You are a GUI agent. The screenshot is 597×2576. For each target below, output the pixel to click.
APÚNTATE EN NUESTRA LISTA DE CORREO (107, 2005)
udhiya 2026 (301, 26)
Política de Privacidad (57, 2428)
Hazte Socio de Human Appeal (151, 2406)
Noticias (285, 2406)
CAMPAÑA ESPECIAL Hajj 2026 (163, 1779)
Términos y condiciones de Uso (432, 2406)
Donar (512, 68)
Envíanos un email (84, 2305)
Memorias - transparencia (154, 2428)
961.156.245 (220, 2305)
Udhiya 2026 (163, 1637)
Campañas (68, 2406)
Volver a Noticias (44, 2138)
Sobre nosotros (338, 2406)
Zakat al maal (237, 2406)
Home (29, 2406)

::::

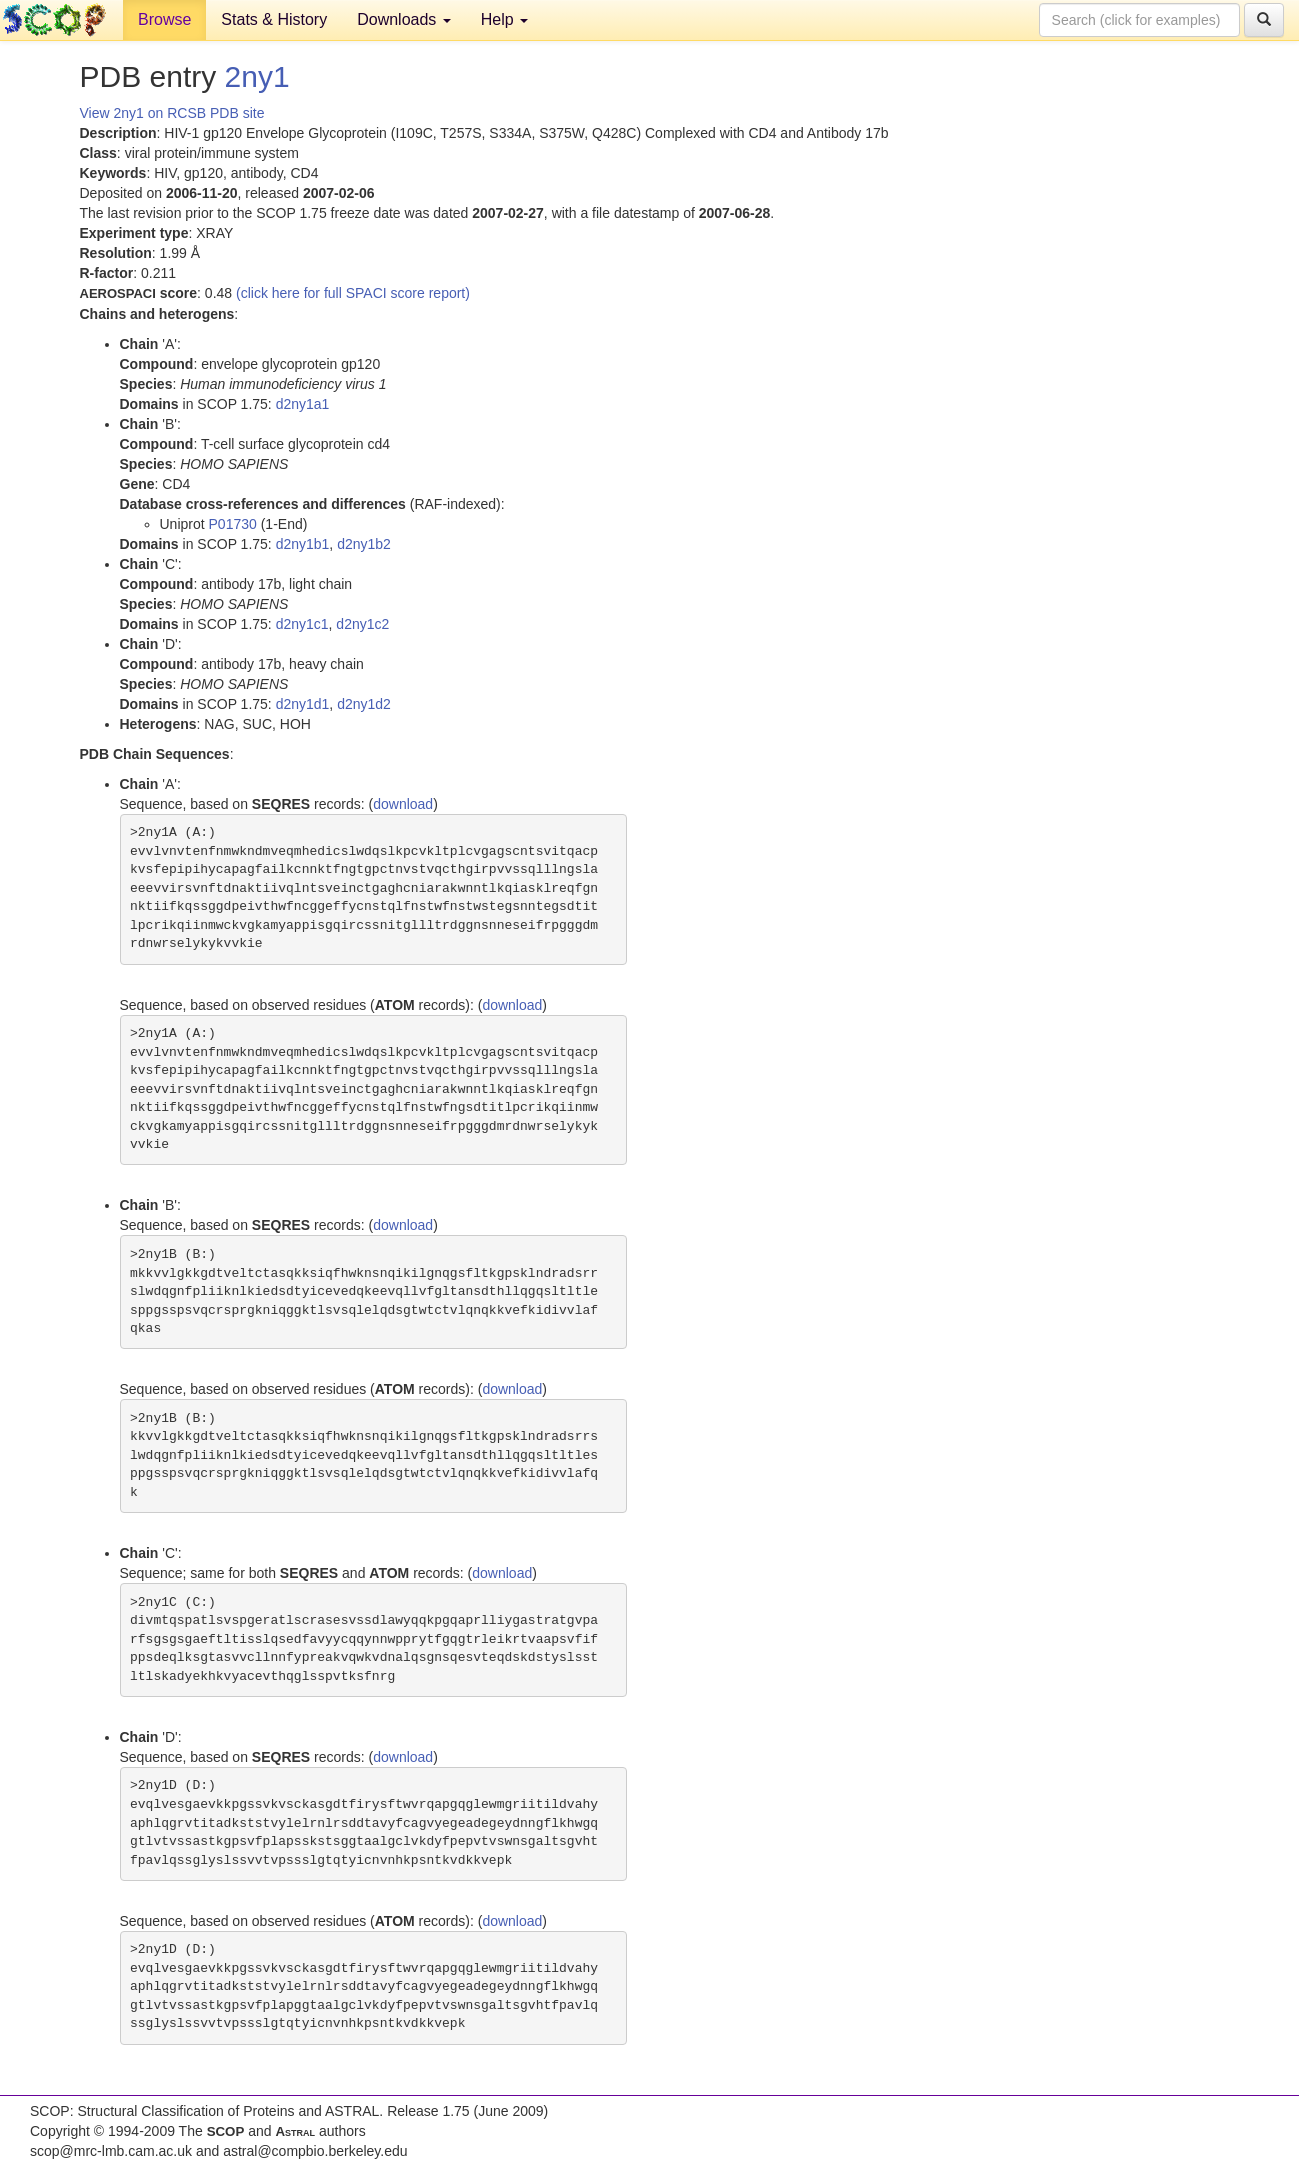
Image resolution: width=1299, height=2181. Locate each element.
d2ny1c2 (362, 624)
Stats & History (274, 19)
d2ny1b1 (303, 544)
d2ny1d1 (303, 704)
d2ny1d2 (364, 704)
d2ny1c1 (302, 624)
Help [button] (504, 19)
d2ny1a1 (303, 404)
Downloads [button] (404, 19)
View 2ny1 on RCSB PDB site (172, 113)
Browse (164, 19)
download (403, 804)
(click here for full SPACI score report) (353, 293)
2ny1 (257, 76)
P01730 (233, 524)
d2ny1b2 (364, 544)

::::

What you should do:
Within the data above, determine the number of lines that contain the word "each"; write only that number.

Response to the task:
2